My mother happened to have endured four-day labor to beget me. I was born in a cottage outside the main building of our house on a frost-bitten night. My mother had to bear untellable agony. When I gave birth to my own son, I realized that one should never talk back to one’s mother.
As a child, I was of stubborn nature. At any rate, I had to posses the thing I demanded, wished for, or searched. My nature deeply saddened my mother many a time.
Lama Wangchhu, the astrologer who read my mother’s horoscope had said, “Your first child will be extremely wise and good-natured. Never slight this child God has given you. Never scold her.” But upon finding me quite opposite to what the Lama had prophesized, Mother often said, “Why don’t those predications match in your case?”
My mother is sixty-eight at present, and father somewhere around seventy-four. My father is still extremely laborious. During mountaineering season, he goes to the Himalayas guiding the tourists, while in other months he takes care of plowing, farming, animal-rearing and the like. Mother is of independent nature; she loves to do everything by herself.
In the farm too, Mother enters ahead of anyone else. I remember my parents advise me quite often: “The shrewd women do not work; they make others work, and they enjoy the fruit.”
My father is an extremely simple man and spiritual and hard-working in nature. Even these days, he equally shares his hands in kitchen chores. The stuffs he cooks are extremely tasty.

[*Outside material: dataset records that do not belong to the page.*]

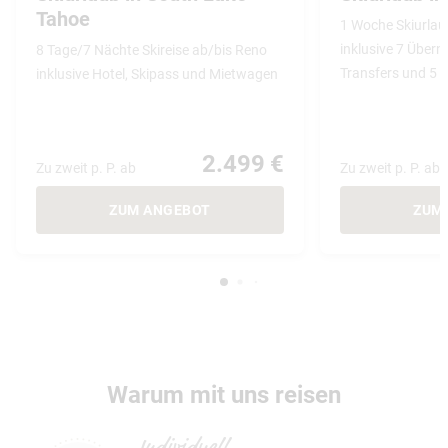
Tahoe
1 Woche Skiurlaub
inklusive 7 Übern
8 Tage/7 Nächte Skireise ab/bis Reno
Transfers und 5 
inklusive Hotel, Skipass und Mietwagen
2.499 €
Zu zweit p. P. ab
Zu zweit p. P. ab
ZUM ANGEBOT
ZUM
Warum mit uns reisen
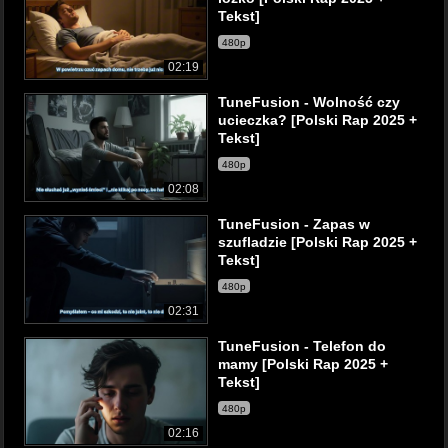
Tekst]
480p
02:19
TuneFusion - Wolność czy
ucieczka? [Polski Rap 2025 +
Tekst]
480p
02:08
TuneFusion - Zapas w
szufladzie [Polski Rap 2025 +
Tekst]
480p
02:31
TuneFusion - Telefon do
mamy [Polski Rap 2025 +
Tekst]
480p
02:16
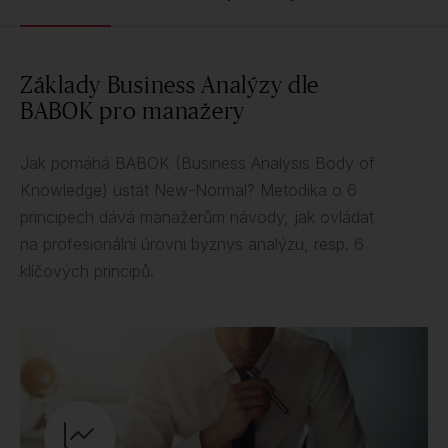
Základy Business Analýzy dle
BABOK pro manažery
Jak pomáhá BABOK (Business Analysis Body of
Knowledge) ustát New-Normal? Metodika o 6
principech dává manažerům návody, jak ovládat
na profesionální úrovni byznys analýzu, resp. 6
klíčových principů.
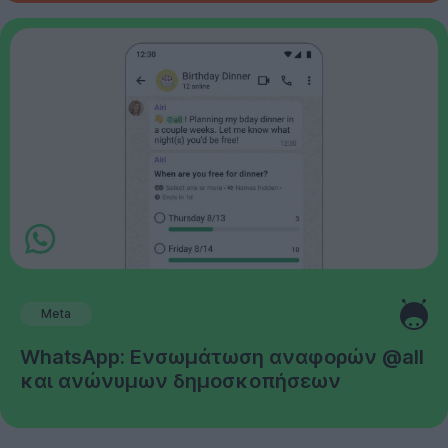
Meta
WhatsApp: Ενσωμάτωση αναφορών @all
και ανώνυμων δημοσκοπήσεων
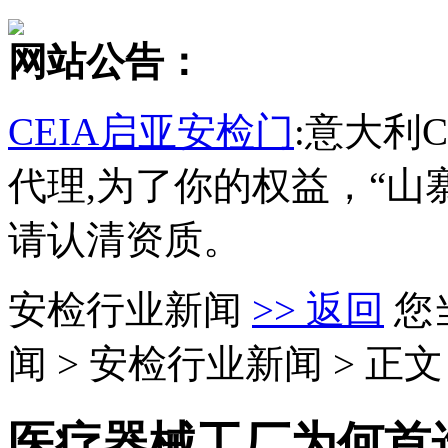
网站公告：
CEIA启亚安检门
:意大利
代理,为了你的权益，“山
请认清资质。
安检行业新闻
>> 返回
您
闻 > 安检行业新闻 > 正文
医疗器械工厂为何首选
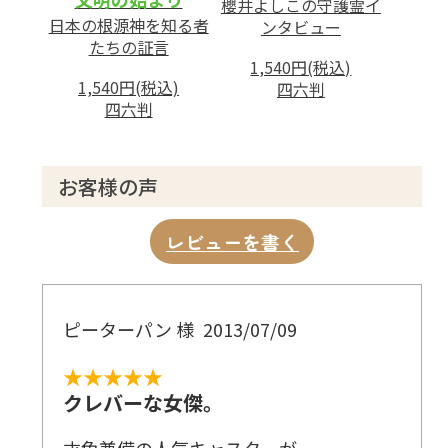
櫻井よしこの守護霊イ
日本の根源神を知る者
ンタビュー
たちの証言
1,540円(税込)
1,540円(税込)
四六判
四六判
お客様の声
レビューを書く
ピーターパン 様
2013/07/09
★★★★★
クレバーな女傑。
才色兼備の人気キャスターが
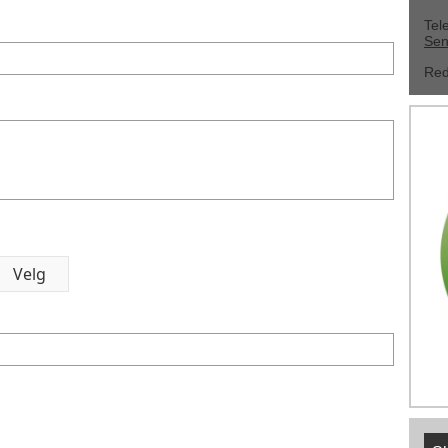
Tel
Sen
Red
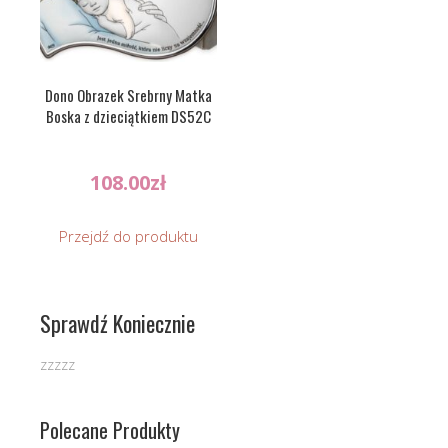
Dono Obrazek Srebrny Matka
Boska z dzieciątkiem DS52C
108.00
zł
Przejdź do produktu
Sprawdź Koniecznie
zzzzz
Polecane Produkty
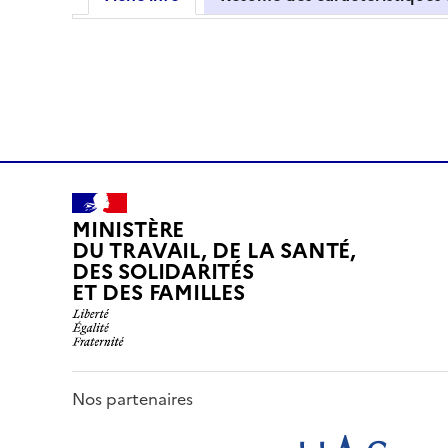
MINISTÈRE
DU TRAVAIL, DE LA SANTÉ,
DES SOLIDARITÉS
ET DES FAMILLES
Nos partenaires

It has been five to seven years since he has stopped climbing the mountains with the tourists.
Even at present, my parents are living the same life of simplicity and guiltlessness in Mushey, our village below Lukla.
—o—
(An excerpt from Sherpa’s book Forty Years in the Mountains)
[Lhakpa Phuti Sherpa is a Nepali mountaineer and guide. She was a part of Pasang Lhamu Sherpa’s contingent on the way to Everest. Phuti has authored two books: Himalma Chalis Barsha (Forty Years in the Mountains), a memoir, and Himalki Chhori (Daughter of the Mountains) a novel. She is the former Chairperson of Nepal Mountaineering Academy.]